Mentre era in carcere gli è stata concessa la cittadinanza svedese, nel febbraio 2018, solo pochi mesi dopo che la sua condanna a morte è stata confermata dalla Corte suprema iraniana.

La condanna a morte di Djalali è stata ampiamente condannata da gruppi per i diritti, tra cui Amnesty International e da esperti dei diritti delle Nazioni Unite.

La settimana scorsa il ministro degli esteri svedese Ann Linde ha riferito di aver parlato con la sua controparte iraniana per opporsi formalmente alla sua esecuzione.

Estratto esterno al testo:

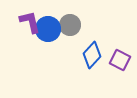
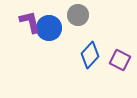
gray circle: moved 8 px right, 10 px up
blue circle: moved 1 px right, 1 px up
blue diamond: moved 2 px left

Linde, che ha annunciato la chiamata su Twitter, ha detto di essere stata in contatto con il ministro degli esteri iraniano Mohammad Javad Zarif a seguito delle notizie secondo cui l’Iran si stava preparando a eseguire l’esecuzione di Djalali. “La Svezia denuncia la pena di morte e sta lavorando per non far eseguire la sentenza contro Djalali”, ha scritto Linde in un post su Twitter.

La moglie dell’accademico imprigionato ha detto all’agenzia di stampa TT che suo marito l’aveva informata che sarebbe stato trasferito in un’altra prigione dove avrebbe aspettato la sua condanna in isolamento, indicando che un’esecuzione era imminente.

Ma questa settimana è trapelata la notizia che l’esecuzione della sentenza di condanna a morte è stata rinviata di qualche giorno. A dare la notizia è stata l’associazione umanitaria Iran Human Rights. La stessa associazione l’1 dicembre aveva detto che l’esecuzione avrebbe potuto essere eseguita la scorsa settimana, dopo che lo scienziato era stato trasferito dalla prigione di Evin a quella di Rajai Shahr, trasferimento che solitamente prelude a una esecuzione.

Se venisse ucciso sarebbe la prima esecuzione in Iran di una persona con la doppia cittadinanza. La scorsa settimana l’Iran aveva rilasciato l’accademica britannico-australiana Kylie Moore-Gilbert in cambio di tre iraniani accusati di far parte di un complotto terroristico in Thailandia. Iran Human Rights ha dichiarato che «Ahmadreza Djalali è a rischio di esecuzione imminente e solo una reazione forte e urgente da parte della comunità internazionale può salvargli la vita».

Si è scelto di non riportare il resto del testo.